=== Directions for this task ===
Scan the entries that follow and copy out every line containing "will".

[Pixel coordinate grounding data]
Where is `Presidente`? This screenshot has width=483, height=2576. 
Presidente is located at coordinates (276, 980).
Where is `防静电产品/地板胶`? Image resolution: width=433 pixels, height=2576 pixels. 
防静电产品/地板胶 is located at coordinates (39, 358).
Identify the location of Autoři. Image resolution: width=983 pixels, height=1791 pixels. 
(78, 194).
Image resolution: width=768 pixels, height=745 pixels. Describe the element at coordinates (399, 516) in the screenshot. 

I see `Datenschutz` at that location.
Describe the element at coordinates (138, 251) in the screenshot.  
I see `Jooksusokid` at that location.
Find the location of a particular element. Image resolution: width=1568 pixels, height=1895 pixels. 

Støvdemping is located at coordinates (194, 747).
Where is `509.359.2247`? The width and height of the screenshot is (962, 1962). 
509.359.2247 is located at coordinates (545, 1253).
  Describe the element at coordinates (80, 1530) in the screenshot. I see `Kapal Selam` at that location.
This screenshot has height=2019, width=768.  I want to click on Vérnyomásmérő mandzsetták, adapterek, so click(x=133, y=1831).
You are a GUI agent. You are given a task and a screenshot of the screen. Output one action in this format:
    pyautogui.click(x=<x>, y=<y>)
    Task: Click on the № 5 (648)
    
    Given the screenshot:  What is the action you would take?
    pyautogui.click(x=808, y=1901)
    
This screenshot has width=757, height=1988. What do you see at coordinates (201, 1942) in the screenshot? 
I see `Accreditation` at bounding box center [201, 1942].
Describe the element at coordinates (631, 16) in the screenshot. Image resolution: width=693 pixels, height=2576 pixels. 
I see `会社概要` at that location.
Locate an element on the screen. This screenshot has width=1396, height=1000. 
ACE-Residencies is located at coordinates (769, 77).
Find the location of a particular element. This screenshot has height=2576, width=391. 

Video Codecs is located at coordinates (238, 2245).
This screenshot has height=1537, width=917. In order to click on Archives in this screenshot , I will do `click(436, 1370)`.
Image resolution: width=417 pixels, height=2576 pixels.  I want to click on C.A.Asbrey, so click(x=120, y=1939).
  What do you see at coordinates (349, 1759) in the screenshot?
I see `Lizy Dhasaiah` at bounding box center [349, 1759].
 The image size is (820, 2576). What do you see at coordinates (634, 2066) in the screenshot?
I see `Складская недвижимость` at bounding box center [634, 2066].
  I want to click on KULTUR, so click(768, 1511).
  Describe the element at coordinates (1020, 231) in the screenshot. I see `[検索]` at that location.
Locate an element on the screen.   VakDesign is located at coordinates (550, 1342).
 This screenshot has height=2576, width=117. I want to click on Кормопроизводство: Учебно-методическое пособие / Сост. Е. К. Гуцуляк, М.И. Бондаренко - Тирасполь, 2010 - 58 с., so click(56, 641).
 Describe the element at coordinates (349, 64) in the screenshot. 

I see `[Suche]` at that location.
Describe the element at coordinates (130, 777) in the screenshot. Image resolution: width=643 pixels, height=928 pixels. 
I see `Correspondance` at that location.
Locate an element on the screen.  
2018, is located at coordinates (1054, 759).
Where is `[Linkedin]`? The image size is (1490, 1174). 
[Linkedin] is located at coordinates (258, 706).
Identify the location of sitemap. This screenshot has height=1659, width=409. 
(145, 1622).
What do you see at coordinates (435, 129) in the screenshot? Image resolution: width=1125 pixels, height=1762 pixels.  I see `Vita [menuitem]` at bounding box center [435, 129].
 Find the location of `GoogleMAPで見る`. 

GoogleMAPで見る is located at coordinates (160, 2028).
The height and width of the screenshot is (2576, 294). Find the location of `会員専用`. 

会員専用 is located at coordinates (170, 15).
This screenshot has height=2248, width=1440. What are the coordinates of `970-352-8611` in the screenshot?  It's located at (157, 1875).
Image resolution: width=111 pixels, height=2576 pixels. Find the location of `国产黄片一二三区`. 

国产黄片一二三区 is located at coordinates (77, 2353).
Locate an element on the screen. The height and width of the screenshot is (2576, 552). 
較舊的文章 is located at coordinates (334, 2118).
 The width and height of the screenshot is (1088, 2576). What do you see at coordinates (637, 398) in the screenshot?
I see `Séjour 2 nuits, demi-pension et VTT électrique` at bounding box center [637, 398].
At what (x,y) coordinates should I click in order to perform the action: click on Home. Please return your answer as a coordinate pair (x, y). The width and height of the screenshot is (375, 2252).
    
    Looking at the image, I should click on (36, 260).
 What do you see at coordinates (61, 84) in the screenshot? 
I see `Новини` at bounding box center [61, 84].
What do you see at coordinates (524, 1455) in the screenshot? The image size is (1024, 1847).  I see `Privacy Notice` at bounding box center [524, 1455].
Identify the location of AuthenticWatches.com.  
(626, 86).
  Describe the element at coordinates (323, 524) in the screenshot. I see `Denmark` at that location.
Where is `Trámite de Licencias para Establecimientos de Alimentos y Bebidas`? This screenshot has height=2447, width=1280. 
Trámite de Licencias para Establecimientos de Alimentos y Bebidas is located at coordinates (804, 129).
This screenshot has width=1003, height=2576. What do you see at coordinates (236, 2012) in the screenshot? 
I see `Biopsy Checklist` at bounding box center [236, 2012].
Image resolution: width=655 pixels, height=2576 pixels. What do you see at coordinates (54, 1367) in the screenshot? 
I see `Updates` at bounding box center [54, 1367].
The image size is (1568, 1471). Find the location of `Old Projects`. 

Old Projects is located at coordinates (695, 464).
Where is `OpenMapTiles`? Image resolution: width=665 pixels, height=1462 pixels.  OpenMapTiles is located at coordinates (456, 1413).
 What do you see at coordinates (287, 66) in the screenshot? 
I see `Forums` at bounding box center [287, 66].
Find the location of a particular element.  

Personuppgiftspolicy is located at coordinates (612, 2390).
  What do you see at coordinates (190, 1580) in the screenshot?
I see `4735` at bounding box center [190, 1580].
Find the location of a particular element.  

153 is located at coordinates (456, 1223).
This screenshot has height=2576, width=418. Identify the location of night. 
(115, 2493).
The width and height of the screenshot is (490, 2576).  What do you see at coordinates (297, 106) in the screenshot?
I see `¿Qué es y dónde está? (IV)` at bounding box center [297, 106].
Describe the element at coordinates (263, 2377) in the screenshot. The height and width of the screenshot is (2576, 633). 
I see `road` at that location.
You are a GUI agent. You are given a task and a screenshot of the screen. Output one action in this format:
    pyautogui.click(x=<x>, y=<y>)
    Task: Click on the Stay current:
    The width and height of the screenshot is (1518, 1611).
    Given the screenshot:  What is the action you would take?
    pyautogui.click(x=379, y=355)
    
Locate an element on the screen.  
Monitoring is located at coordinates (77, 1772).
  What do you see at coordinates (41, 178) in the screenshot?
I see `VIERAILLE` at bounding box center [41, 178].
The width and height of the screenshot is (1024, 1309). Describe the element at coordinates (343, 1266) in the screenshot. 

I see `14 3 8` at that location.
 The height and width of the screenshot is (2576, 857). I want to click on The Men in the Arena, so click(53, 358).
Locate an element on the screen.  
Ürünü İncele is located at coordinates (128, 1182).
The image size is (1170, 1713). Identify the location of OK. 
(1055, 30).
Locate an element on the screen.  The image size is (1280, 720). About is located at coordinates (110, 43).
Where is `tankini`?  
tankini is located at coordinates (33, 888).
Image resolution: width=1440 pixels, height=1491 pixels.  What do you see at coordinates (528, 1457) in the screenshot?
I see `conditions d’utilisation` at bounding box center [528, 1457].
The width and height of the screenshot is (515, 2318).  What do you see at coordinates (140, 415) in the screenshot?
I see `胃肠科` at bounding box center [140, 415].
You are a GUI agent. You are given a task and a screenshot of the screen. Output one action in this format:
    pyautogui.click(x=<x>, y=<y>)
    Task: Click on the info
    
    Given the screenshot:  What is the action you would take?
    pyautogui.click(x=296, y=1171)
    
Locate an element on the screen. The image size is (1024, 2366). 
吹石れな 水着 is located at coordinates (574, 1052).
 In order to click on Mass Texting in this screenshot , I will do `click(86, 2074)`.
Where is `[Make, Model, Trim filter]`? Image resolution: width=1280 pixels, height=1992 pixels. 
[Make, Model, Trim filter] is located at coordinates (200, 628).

=== Written solution ===
This screenshot has height=1537, width=917. In order to click on Archives in this screenshot , I will do `click(436, 1370)`.
 In order to click on Mass Texting in this screenshot , I will do `click(86, 2074)`.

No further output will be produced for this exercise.